47: God cannot be omnipotent and omniscient (all-knowing) because knowing the future makes him helpless to change it; the omnipotent ability to choose whether to make a change in course defeats the omniscient ability to know whether it ultimately gets changed or not.

49: An omniscient God doesn’t need to try anybody’s faith—not with the cruel stunts that the Bible says were inflicted on Job and Abraham, not by allowing temptations, not by inflicting trials.

50: An omnipotent God could just overlook human faults by divine fiat and grant salvation to everyone (which is what various Bible passages say he wants), and an omnibenevolent (all-loving) God would not hesitate to do so.

52: God remains hidden to almost everyone, leaving them in the supposedly erroneous belief that they have experienced some sort of correct understanding or revelation of him, and allowing them to go to their graves damned by that false consolation.

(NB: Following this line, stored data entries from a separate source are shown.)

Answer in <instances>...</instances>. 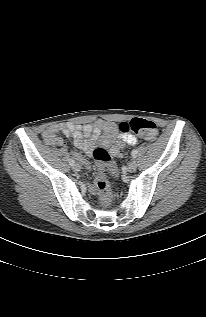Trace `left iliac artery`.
<instances>
[{
    "label": "left iliac artery",
    "instance_id": "44dca946",
    "mask_svg": "<svg viewBox=\"0 0 206 317\" xmlns=\"http://www.w3.org/2000/svg\"><path fill=\"white\" fill-rule=\"evenodd\" d=\"M137 150H133L132 152H131V156L133 157V158H135L136 156H137Z\"/></svg>",
    "mask_w": 206,
    "mask_h": 317
}]
</instances>
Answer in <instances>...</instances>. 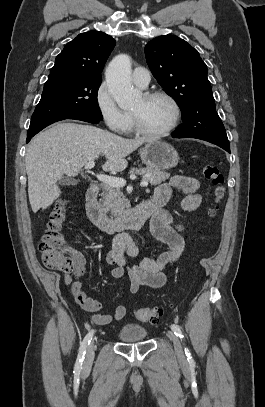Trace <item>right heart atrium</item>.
I'll list each match as a JSON object with an SVG mask.
<instances>
[{
	"instance_id": "obj_1",
	"label": "right heart atrium",
	"mask_w": 265,
	"mask_h": 407,
	"mask_svg": "<svg viewBox=\"0 0 265 407\" xmlns=\"http://www.w3.org/2000/svg\"><path fill=\"white\" fill-rule=\"evenodd\" d=\"M95 103L102 120L110 130L116 133L126 131L130 123V116L118 107L104 81L96 89Z\"/></svg>"
}]
</instances>
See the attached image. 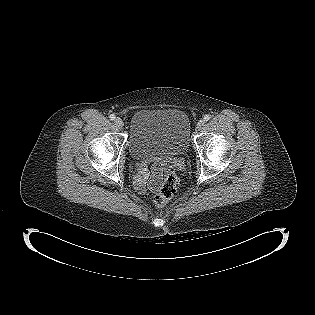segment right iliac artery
<instances>
[{
    "mask_svg": "<svg viewBox=\"0 0 315 315\" xmlns=\"http://www.w3.org/2000/svg\"><path fill=\"white\" fill-rule=\"evenodd\" d=\"M109 118H110V120H115V118H116V116L114 115V114H111L110 116H109Z\"/></svg>",
    "mask_w": 315,
    "mask_h": 315,
    "instance_id": "82829eb1",
    "label": "right iliac artery"
}]
</instances>
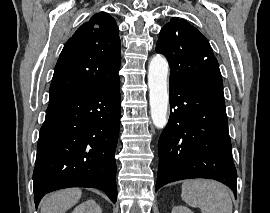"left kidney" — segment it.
Here are the masks:
<instances>
[{"label": "left kidney", "instance_id": "obj_1", "mask_svg": "<svg viewBox=\"0 0 270 213\" xmlns=\"http://www.w3.org/2000/svg\"><path fill=\"white\" fill-rule=\"evenodd\" d=\"M171 213H193L189 208L185 206H175Z\"/></svg>", "mask_w": 270, "mask_h": 213}]
</instances>
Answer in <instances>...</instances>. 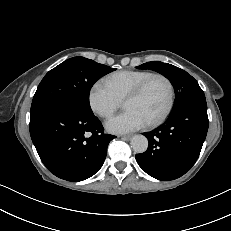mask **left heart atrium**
Segmentation results:
<instances>
[{"label":"left heart atrium","instance_id":"obj_1","mask_svg":"<svg viewBox=\"0 0 231 231\" xmlns=\"http://www.w3.org/2000/svg\"><path fill=\"white\" fill-rule=\"evenodd\" d=\"M147 125V121L136 111L126 110L110 118L106 124V129L111 133L123 134L139 130Z\"/></svg>","mask_w":231,"mask_h":231}]
</instances>
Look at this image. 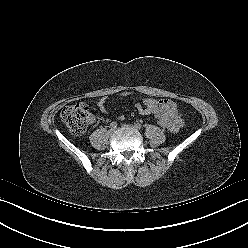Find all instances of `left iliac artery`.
<instances>
[{
  "label": "left iliac artery",
  "mask_w": 248,
  "mask_h": 248,
  "mask_svg": "<svg viewBox=\"0 0 248 248\" xmlns=\"http://www.w3.org/2000/svg\"><path fill=\"white\" fill-rule=\"evenodd\" d=\"M135 127H136L137 129H140V128L142 127V125H141L140 123H135Z\"/></svg>",
  "instance_id": "44dca946"
}]
</instances>
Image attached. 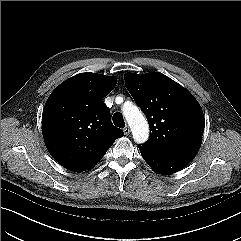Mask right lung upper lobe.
Returning <instances> with one entry per match:
<instances>
[{
  "label": "right lung upper lobe",
  "mask_w": 241,
  "mask_h": 241,
  "mask_svg": "<svg viewBox=\"0 0 241 241\" xmlns=\"http://www.w3.org/2000/svg\"><path fill=\"white\" fill-rule=\"evenodd\" d=\"M116 78L81 73L60 84L42 114V133L52 157L68 170L91 169L124 132L114 127L104 104Z\"/></svg>",
  "instance_id": "cb5924a9"
}]
</instances>
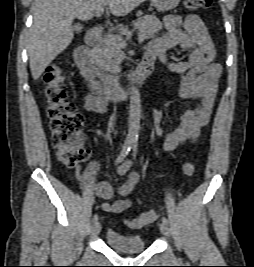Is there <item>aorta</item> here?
Segmentation results:
<instances>
[{
    "label": "aorta",
    "instance_id": "aorta-1",
    "mask_svg": "<svg viewBox=\"0 0 254 267\" xmlns=\"http://www.w3.org/2000/svg\"><path fill=\"white\" fill-rule=\"evenodd\" d=\"M141 117V98L140 92L137 87H133L130 96V109H129V130L128 138L136 141L140 129Z\"/></svg>",
    "mask_w": 254,
    "mask_h": 267
}]
</instances>
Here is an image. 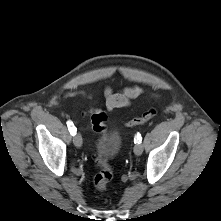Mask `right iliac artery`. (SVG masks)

79: Prayer offers only the illusion of influence to the one praying, since an omniscient God knows both the future and our innermost thoughts, and his perfect will about the course of the universe is not subject to change by the typically self-centered petition of some puny human.

86: With its preachers flying around a world that wasn’t supposed to be round, in jet aircraft burning fossil fuels from reservoirs that weren’t supposed to be millions of years old, immunized against microbes that aren’t supposed to be evolving, the church and its predecessors have lost every one of their battles with science, and “faith” is in full retreat from its former position of authoritative teaching about the natural world.

88: The God who was constantly making threats of bodily harm against his chosen people and fussing about endless details of their behavior declined to offer a single warning about any eternal punishment until late in the Old Testament, leaving ambiguity about the subject even into the New Testament; he allowed it to appear that there really is no hell at all, not even really an afterlife, with several different parts of the Bible describing the end of human existence in the grave, of good and evil all going to the same place.